Lord Krishna’s sister was the mother of the story’s hero, Abhimanyu. When Abhimanyu was in her womb, Lord Krishna was explaining to her how one enters a Chakravyuha and decimates it. She listened carefully to the first part of the story but fell asleep in the second part about exiting the Chakravyuha, so her unborn baby only heard half the story (2,000 years ago, they assumed that unborn children could listen to you). Abhimanyu goes into the Chakravyuha, has great success slaying enemy warriors and gets to the center of it, but he doesn’t know how to get out. In the end, he’s killed.

Every time one enters an investment, the story of Abhimanyu’s Dilemma is worth thinking about. Only when you enter will the real struggles or fruits present themselves.

A Framework for Selling

But we’re all in luck because Mohnish teaches us exactly how to think through a selling situation and provides a framework of how to do it.

The first point is to only enter an investment if the initial purchase satisfies it being within your circle of competence and if you with a high degree of confidence is able to determine the intrinsic value while buying at a significant discount to that intrinsic value (as explained in previous sections).

Now imagine the price drops significantly after entering the given investment that satisfies the above criteria and you’re looking at a painful paper loss. Should you sell?

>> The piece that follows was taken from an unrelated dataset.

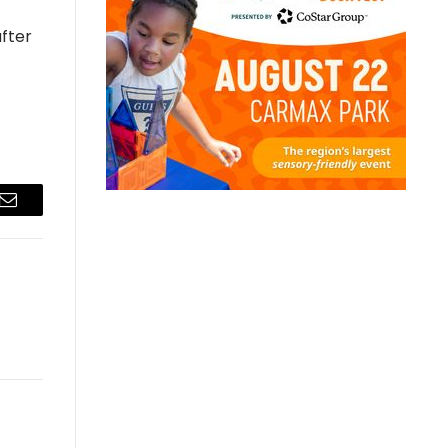
after
Email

Mohnish advises avoiding selling if:

  1. It’s less than 2-3 years since purchase since a few months is not long enough for a business’s value to have changed significantly.
  2. You are unable to estimate an updated intrinsic value with a high degree of confidence. Mohnish provides an example of a theoretical gas station whose cash flows become uncertain and a real case he encountered in his fund to illustrate this point. Clouds of uncertainty tend to clear over the course of several months, although it might take longer than expected.
  3. The presently offered price is below your initial conservative estimate of present intrinsic value.

Furthermore, if after three years the investment has not reached intrinsic value, Mohnish argues that one is likely to be wrong about the estimate of valuation or intrinsic value has decreased, and one should therefore sell. On the other hand, should the price rise to within 10% of intrinsic value, he recommends investors to think about going ahead and selling after taking account of the tax bite. Exceptions might include short term capital gains relevant for U.S. investors. Ultimately, if the price rises to or above intrinsic value, the investor should exit the Chakravyuha to look for other opportunities.

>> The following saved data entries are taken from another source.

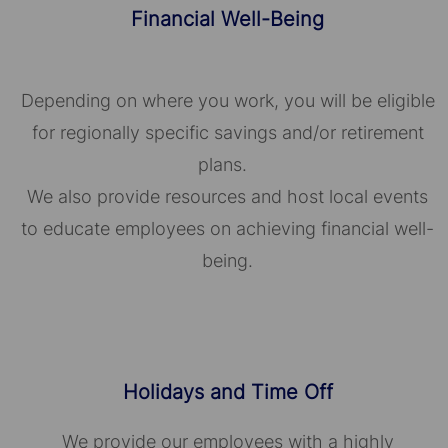
Financial Well-Being
Depending on where you work, you will be eligible
for regionally specific savings and/or retirement
plans.
We also provide resources and host local events
to educate employees on achieving financial well-
being.
Holidays and Time Off
We provide our employees with a highly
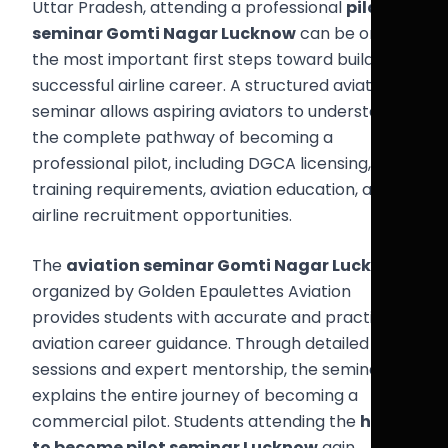
Uttar Pradesh, attending a professional
pilot
seminar Gomti Nagar Lucknow
can be one of
the most important first steps toward building a
successful airline career. A structured aviation
seminar allows aspiring aviators to understand
the complete pathway of becoming a
professional pilot, including DGCA licensing, flight
training requirements, aviation education, and
airline recruitment opportunities.
The
aviation seminar Gomti Nagar Lucknow
organized by Golden Epaulettes Aviation
provides students with accurate and practical
aviation career guidance. Through detailed
sessions and expert mentorship, the seminar
explains the entire journey of becoming a
commercial pilot. Students attending the
how
to become pilot seminar Lucknow
gain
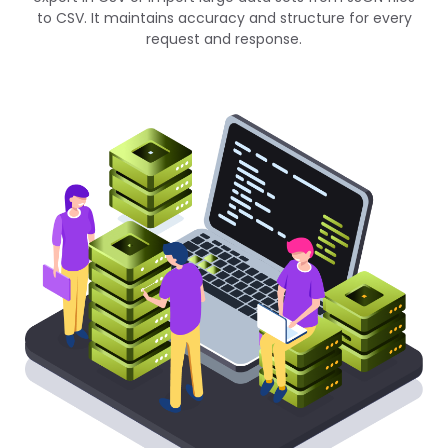
to CSV. It maintains accuracy and structure for every
request and response.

Abhimanyu faced a difficult dilemma. As a valiant warrior he was left with no other choice than to enter the one formidable Chakravyuha in front of him. He could not time his entry to his advantage, and with no exit plan, his unfortunate fate was sealed. We have the luxury of choosing just a handful of Chakravyuhas from over 30,000 over an investing lifetime spanning several decades. Entering these carefully selected Chakravyuhas at times when the soldiers are asleep all but guarantees successful traversals and big rewards.

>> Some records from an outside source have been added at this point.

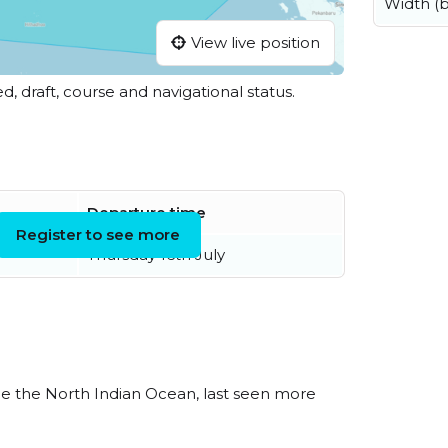
Width (
View live position
ed, draft, course and navigational status.
Departure time
Register to see more
Thursday 16th July
e the North Indian Ocean, last seen more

In the last part of the book, Mohnish provides some invaluable resources for value investors to dig into and find opportunities. He ends the book by underlining the point about how investors need to focus on their circle of competence, and if they try to calculate everything and be everywhere, they’re very likely to do poorly. Once an opportunity appears within the circle of competence, one should study it closely, vet it, and make sure it’s trading at a discount.

While the book has been aimed at teaching readers how to maximize wealth, The Dhandho Investor is also about generosity and gratitude to the investment greats who have taught him and to those whom he is now teaching. Mohnish finds humility to be a bigger path to lasting success and fulfillment. I continue to be amazed by his clarity and life perspective.

I wish no one read The Dhandho Investor because it would make my investing competition much more intelligent. But I just can’t help recommending it.